A country’s official language is very important for its growth and development. First and foremost this is the medium a large percentage of its constituents as they engage in all sorts of activities throughout the nation. It is also the very thing that distinctly takes the said country apart from its neighbors across the globe. As such it is considered an important treasure that gives every member of that nation pride and glory. Let’s take a look and learn at how the Indian language of Hindi came on top of the list.
The Hindi belt which is comprised primarily by parts of northern and central India is dominated by the usage of the country’s official language.

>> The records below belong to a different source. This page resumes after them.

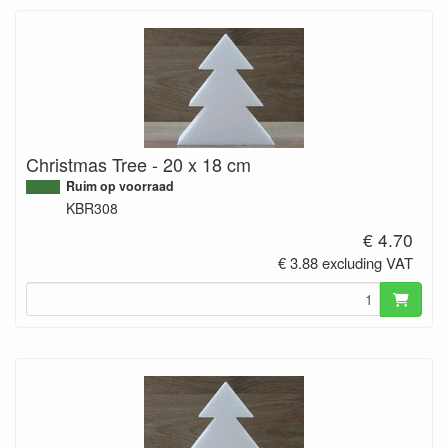
Christmas Tree - 20 x 18 cm
Ruim op voorraad
KBR308
€ 4.70
€ 3.88 excluding VAT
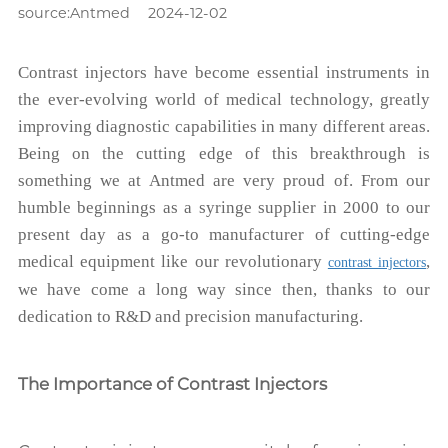
source:Antmed
2024-12-02
Contrast injectors have become essential instruments in
the ever-evolving world of medical technology, greatly
improving diagnostic capabilities in many different areas.
Being on the cutting edge of this breakthrough is
something we at Antmed are very proud of. From our
humble beginnings as a syringe supplier in 2000 to our
present day as a go-to manufacturer of cutting-edge
medical equipment like our revolutionary
,
contrast injectors
we have come a long way since then, thanks to our
dedication to R&D and precision manufacturing.
The Importance of Contrast Injectors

The term Hindi is identified with the Indo-Aryan language and also with some of the dialect continuum of the language. According to the 2001 census in India around 41 percent of the native speakers within the country utilize Hindi dialects.
The Constitution of India states that Hindi is part of the two official spoken communications, English being the other form. It is main cog of the mode of communication used by the Indian federal and central government and is also one of the 22 scheduled languages as mandated in the 8th Schedule of the Constitution. According to the pages of Indian history, Hindi traces its roots from Prakrit. It is also stated in the books that at the end of the tenth century Hindi came into the picture via dialects such as Awadhi, Braj, and Khari Boli.
Hindi is the leading contender among India’s national languages as it is used to communicate in areas of states like Delhi, Uttar Pradesh, Chattisgarh, Bihar, Jharkhand, Rajasthan, Uttarakhand, Haryana, Madhya Pradesh, and Himachal Pradesh. It is also employed as an alternative language along with northern and central India languages such as Bengali, Gujarati, Marathi, and Punjabi. It is also widely accepted past the borders of India into countries like Nepal, Pakistan, and Bangladesh.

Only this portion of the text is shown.